Look for the line containing "5. Ethical Dilemmas: Marketing" and the line containing "maintain the fabric" in the entries below. Copy those two and all lines between them exactly, leaving out pictures.

[RAW DATA Boundary: Start]

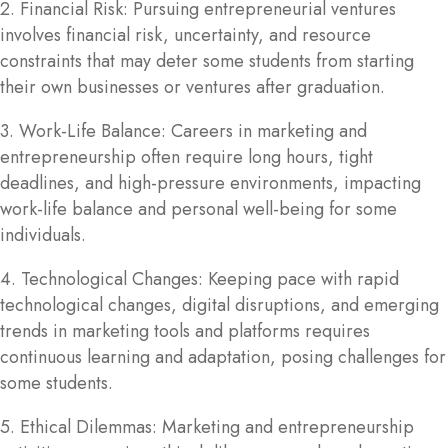
2. Financial Risk: Pursuing entrepreneurial ventures
involves financial risk, uncertainty, and resource
constraints that may deter some students from starting
their own businesses or ventures after graduation.
3. Work-Life Balance: Careers in marketing and
entrepreneurship often require long hours, tight
deadlines, and high-pressure environments, impacting
work-life balance and personal well-being for some
individuals.
4. Technological Changes: Keeping pace with rapid
technological changes, digital disruptions, and emerging
trends in marketing tools and platforms requires
continuous learning and adaptation, posing challenges for
some students.
5. Ethical Dilemmas: Marketing and entrepreneurship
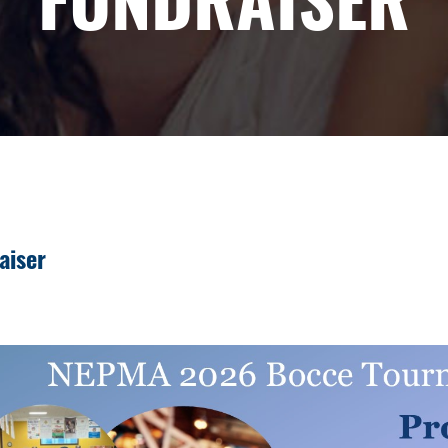
aiser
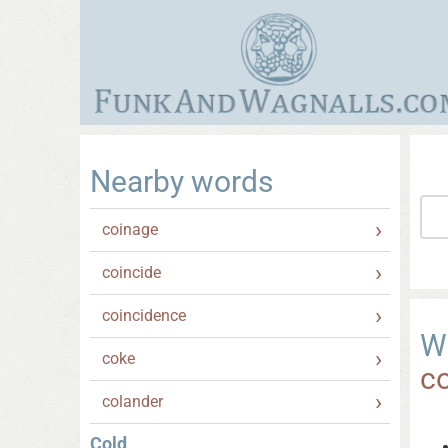
Nearby words
coinage
coincide
coincidence
W
coke
c
colander
Cold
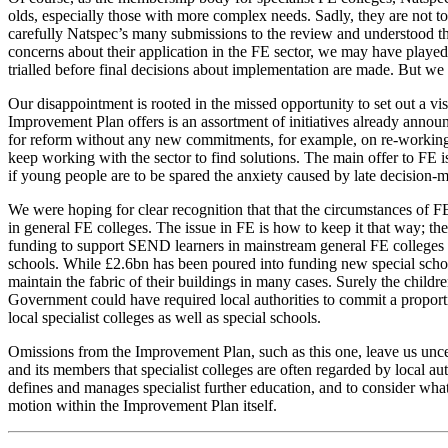
olds, especially those with more complex needs. Sadly, they are not to
carefully Natspec’s many submissions to the review and understood th
concerns about their application in the FE sector, we may have played 
trialled before final decisions about implementation are made. But we
Our disappointment is rooted in the missed opportunity to set out a 
Improvement Plan offers is an assortment of initiatives already anno
for reform without any new commitments, for example, on re-working t
keep working with the sector to find solutions. The main offer to FE 
if young people are to be spared the anxiety caused by late decision-
We were hoping for clear recognition that that the circumstances of
in general FE colleges. The issue in FE is how to keep it that way; th
funding to support SEND learners in mainstream general FE colleges as
schools. While £2.6bn has been poured into funding new special school 
maintain the fabric of their buildings in many cases. Surely the child
Government could have required local authorities to commit a proportio
local specialist colleges as well as special schools.
Omissions from the Improvement Plan, such as this one, leave us uncer
and its members that specialist colleges are often regarded by local a
defines and manages specialist further education, and to consider what c
motion within the Improvement Plan itself.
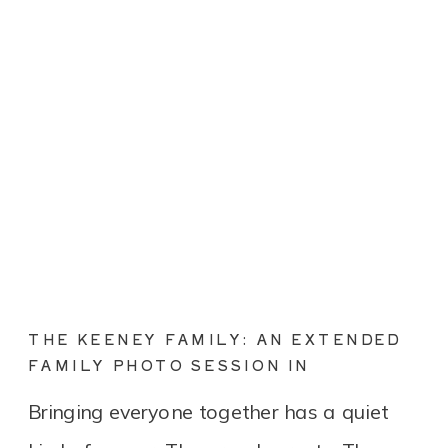
THE KEENEY FAMILY: AN EXTENDED
FAMILY PHOTO SESSION IN
CONNECTICUT
Bringing everyone together has a quiet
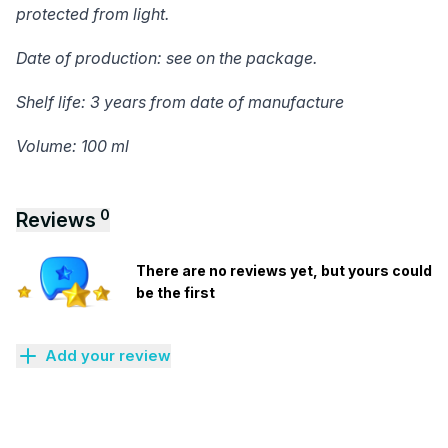
protected from light.
Date of production: see on the package.
Shelf life: 3 years from date of manufacture
Volume: 100 ml
0
Reviews
There are no reviews yet, but yours could
be the first
Add your review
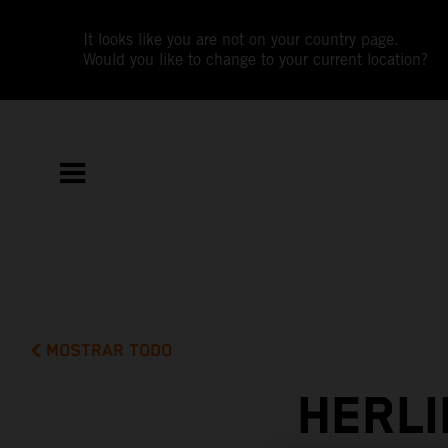
It looks like you are not on your country page.
Would you like to change to your current location?
MOSTRAR TODO
HERLI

[RAW DATA Boundary: End]

ANSWER SPACE –
5. Ethical Dilemmas: Marketing and entrepreneurship
aiser
Nearby words
coinage
coincide
coincidence
W
coke
c
colander
Cold
olds, especially those with more complex needs. Sadly, they are not to
carefully Natspec’s many submissions to the review and understood th
concerns about their application in the FE sector, we may have played 
trialled before final decisions about implementation are made. But we
Our disappointment is rooted in the missed opportunity to set out a 
Improvement Plan offers is an assortment of initiatives already anno
for reform without any new commitments, for example, on re-working t
keep working with the sector to find solutions. The main offer to FE 
if young people are to be spared the anxiety caused by late decision-
We were hoping for clear recognition that that the circumstances of
in general FE colleges. The issue in FE is how to keep it that way; th
funding to support SEND learners in mainstream general FE colleges as
schools. While £2.6bn has been poured into funding new special school 
maintain the fabric of their buildings in many cases. Surely the child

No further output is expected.